Pistons Mailbag - August 6, 2014

by Keith Langlois
Web Editor

No new developments in the Greg Monroe contract situation as far as anyone can tell, but that hasn’t slowed the flood of questions from Pistons fans regarding his fate. Throw in a little lineup speculation and...on with Mailbag...

Samuel (Ann Arbor, Mich.): The Greg Monroe situation is starting to look rather ugly from the outside. It seems like Monroe is completely disinterested in the Pistons organization. What are your thoughts on Monroe signing a qualifying offer and then trading him to a team for a young asset with two to three contract years remaining?

Langlois: Can’t do that, Samuel. If Monroe signs the qualifying offer, he must play with the Pistons for one season and then he will become an unrestricted free agent. That’s the way the collective bargaining agreement calls it.

Jeffery (Royal Oak, Mich.): How about this trade scenario: A three-team trade between the Pistons, Cavs and Timberwolves where the Cavs get Kevin Love, the Pistons get Andrew Wiggins and the Wolves get Greg Monroe. It seems like a win for all three teams.

Langlois: There have been a number of reports that indicate the Cavs and Timberwolves have all but agreed on the conditions of the trade that will essentially send Love to Cleveland, perhaps with another piece, in exchange for the last two No. 1 picks – Wiggins and Anthony Bennett – plus a 2015 No. 1 pick. Timberwolves owner Glenn Taylor is also said to be enamored with Wiggins. I can understand that. When you’re losing Love, the face of the franchise, you really need to be able to sell sizzle. And Wiggins, for whatever he might become, certainly comes with sizzle. He’s been talked about as a potential superstar. Taylor, Flip Saunders and the organization can save some face here by emphasizing the extremely high ceiling many believe Wiggins to have. I’ve addressed a number of proposals centered around Monroe and Love over the past few months and repeatedly come to this: I’m not sure how Saunders would view the compatibility of Monroe and Nikola Pekovic. We know the Timberwolves have wanted to get more athletic on the wings. Wiggins certainly helps them achieve that. I think the T-wolves are pretty set on Wiggins as the centerpiece not that they are resigned to losing Love.

Darrin (Mio, Mich.): I’m seeing it reported that Greg Monroe isn’t eager to return to the Pistons. Shouldn’t the Pistons let him go?
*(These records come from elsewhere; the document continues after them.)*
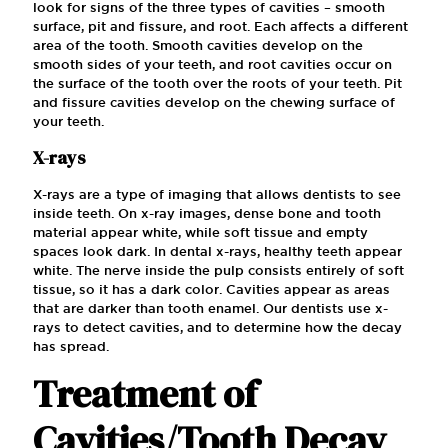
look for signs of the three types of cavities – smooth
surface, pit and fissure, and root. Each affects a different
area of the tooth. Smooth cavities develop on the
smooth sides of your teeth, and root cavities occur on
the surface of the tooth over the roots of your teeth. Pit
and fissure cavities develop on the chewing surface of
your teeth.
X-rays
X-rays are a type of imaging that allows dentists to see
inside teeth. On x-ray images, dense bone and tooth
material appear white, while soft tissue and empty
spaces look dark. In dental x-rays, healthy teeth appear
white. The nerve inside the pulp consists entirely of soft
tissue, so it has a dark color. Cavities appear as areas
that are darker than tooth enamel. Our dentists use x-
rays to detect cavities, and to determine how the decay
has spread.
Treatment of
Cavities/Tooth Decay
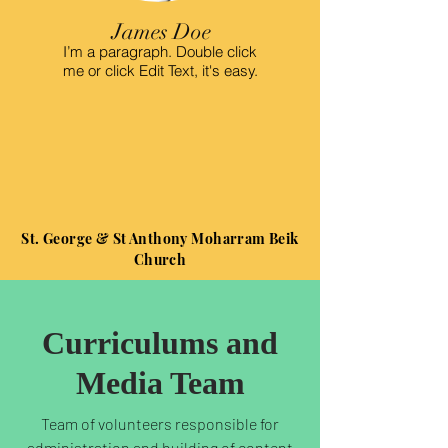
James Doe
I’m a paragraph. Double click
me or click Edit Text, it's easy.
St. George & St Anthony Moharram Beik
Church
Curriculums and
Media Team
Team of volunteers responsible for
administration and building of content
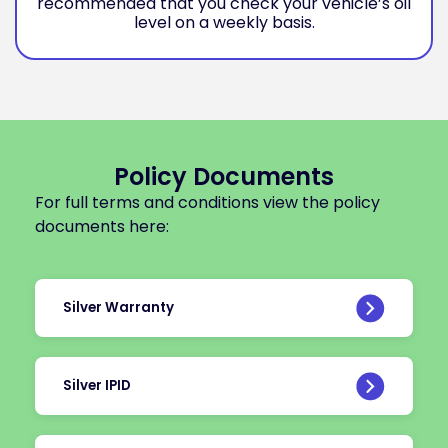
recommended that you check your vehicle’s oil
level on a weekly basis.
Policy Documents
For full terms and conditions view the policy
documents here:
Silver Warranty
Silver IPID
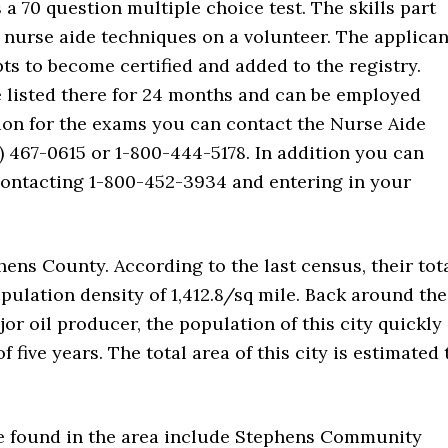
s a 70 question multiple choice test. The skills part
t nurse aide techniques on a volunteer. The applican
ts to become certified and added to the registry.
e listed there for 24 months and can be employed
ation for the exams you can contact the Nurse Aide
 467-0615 or 1-800-444-5178. In addition you can
 contacting 1-800-452-3934 and entering in your
.
hens County. According to the last census, their tot
pulation density of 1,412.8/sq mile. Back around the
or oil producer, the population of this city quickly
five years. The total area of this city is estimated 
re found in the area include Stephens Community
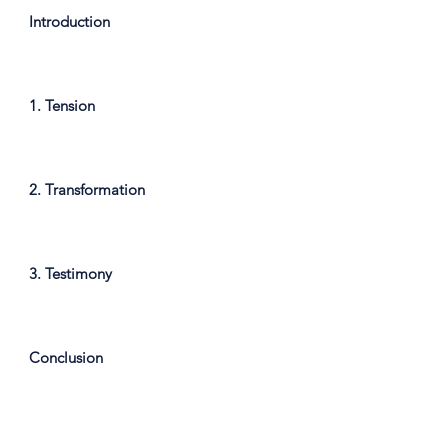
Introduction
1. Tension
2. Transformation
3. Testimony
Conclusion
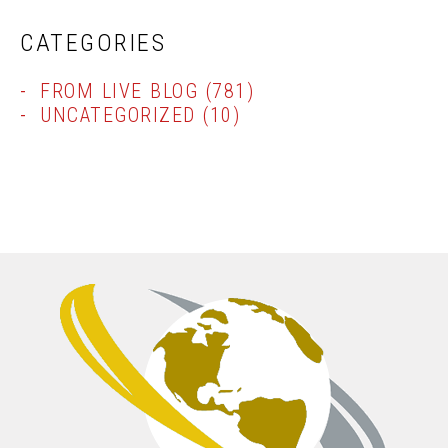
CATEGORIES
FROM LIVE BLOG
(781)
UNCATEGORIZED
(10)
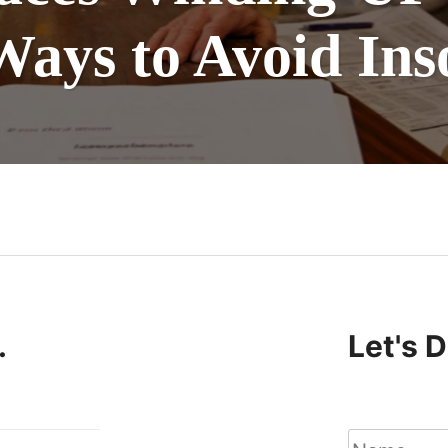
Ways to Avoid Ins
n
.
Let's 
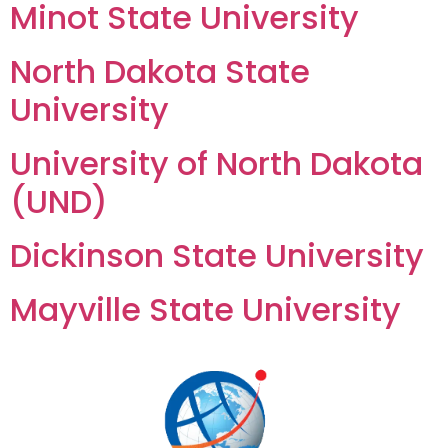
Minot State University
North Dakota State
University
University of North Dakota
(UND)
Dickinson State University
Mayville State University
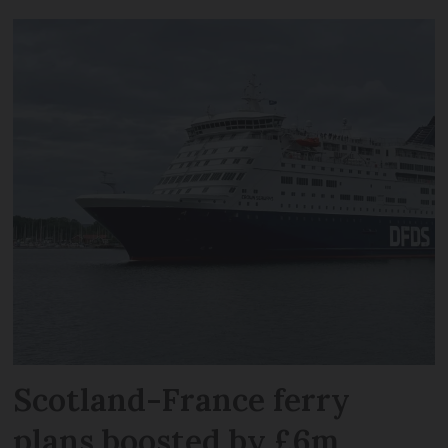
Scotland-France ferry
plans boosted by £6m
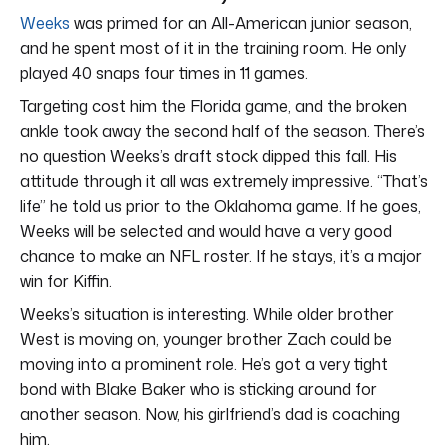
Weeks
was primed for an All-American junior season,
and he spent most of it in the training room. He only
played 40 snaps four times in 11 games.
Targeting cost him the Florida game, and the broken
ankle took away the second half of the season. There’s
no question Weeks’s draft stock dipped this fall. His
attitude through it all was extremely impressive. “That’s
life” he told us prior to the Oklahoma game. If he goes,
Weeks will be selected and would have a very good
chance to make an NFL roster. If he stays, it’s a major
win for Kiffin.
Weeks’s situation is interesting. While older brother
West is moving on, younger brother Zach could be
moving into a prominent role. He’s got a very tight
bond with Blake Baker who is sticking around for
another season. Now, his girlfriend’s dad is coaching
him.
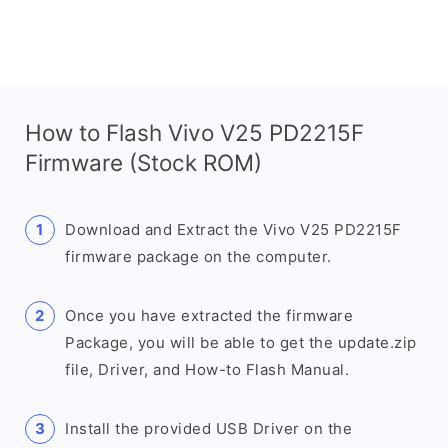
How to Flash Vivo V25 PD2215F
Firmware (Stock ROM)
Download and Extract the Vivo V25 PD2215F
firmware package on the computer.
Once you have extracted the firmware
Package, you will be able to get the update.zip
file, Driver, and How-to Flash Manual.
Install the provided USB Driver on the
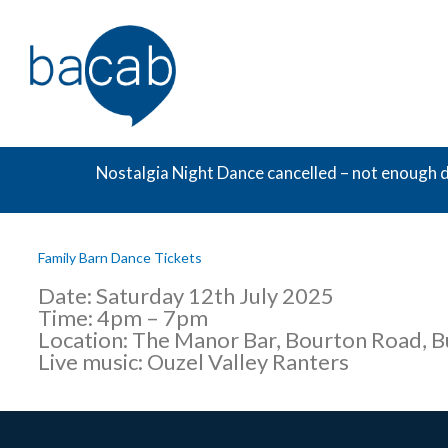
Skip
to
content
Nostalgia Night Dance cancelled – not enough d
Family Barn Dance Tickets
Date: Saturday 12th July 2025
Time: 4pm – 7pm
Location: The Manor Bar, Bourton Road, 
Live music: Ouzel Valley Ranters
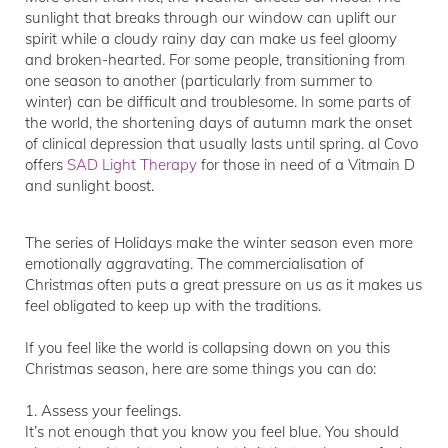
sunlight that breaks through our window can uplift our
spirit while a cloudy rainy day can make us feel gloomy
and broken-hearted. For some people, transitioning from
one season to another (particularly from summer to
winter) can be difficult and troublesome. In some parts of
the world, the shortening days of autumn mark the onset
of clinical depression that usually lasts until spring. al Covo
offers
SAD Light Therapy
for those in need of a Vitmain D
and sunlight boost.
The series of Holidays make the winter season even more
emotionally aggravating. The commercialisation of
Christmas often puts a great pressure on us as it makes us
feel obligated to keep up with the traditions.
If you feel like the world is collapsing down on you this
Christmas season, here are some things you can do:
1. Assess your feelings.
It’s not enough that you know you feel blue. You should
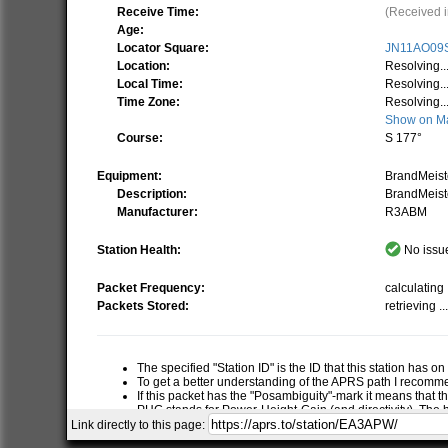
Receive Time:
(Received i
Age:
Locator Square:
JN11AO09
Location:
Resolving..
Local Time:
Resolving..
Time Zone:
Resolving..
Show on M
Course:
S 177°
Equipment:
BrandMeis
Description:
BrandMeist
Manufacturer:
R3ABM
Station Health:
No issue
Packet Frequency:
calculating .
Packets Stored:
retrieving ..
The specified "Station ID" is the ID that this station has o
To get a better understanding of the APRS path I recom
If this packet has the "Posambiguity"-mark it means that t
PHG stands for Power-Height-Gain (and directivity). The h
relative RF range of a station. If this station has report
Link directly to this page:
RNG is the "pre-calculated omni-directional radio range" of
Langlois: Stan Van Gundy fairly recently said he has not been told that by Monroe or by David Falk, his agent. Van Gundy has made no secret of the fact that Drummond is at the center of the franchise’s future, so it’s possible that Monroe is harboring some belief that the ideal situation for him might be elsewhere simply because he might fear he can’t do what he does best while playing alongside Drummond – but that’s just supposition, too, because Monroe has never expressed that sentiment publicly. He’s also smart enough to know that the ideal situation might be a long time coming and even if he doesn’t regard his current situation as ideal, that doesn’t mean it isn’t the best available option or a really good option. Falk, for all of the shrewd negotiations he’s conducted over the years, is nothing if not pragmatic. He, too, no doubt knows the grass isn’t always greener. I’m sure he has done his due diligence and explored every potential landing spot for Monroe that they might have viewed favorably. But nothing has eventuated so far. No offer sheet was presented – at least nothing that tempted them to sign. If there are any sign-and-trade suitors, they’ve remained under the radar. The closer we get to October, the sharper this should come into focus. Don’t assume just because the weeks roll by with no news that things are turning ominous. We’ll find out the fate soon enough. I’ve maintained all along that the odds favored Monroe’s return to the Pistons. I’ll hold to that belief until I hear something that makes me think otherwise.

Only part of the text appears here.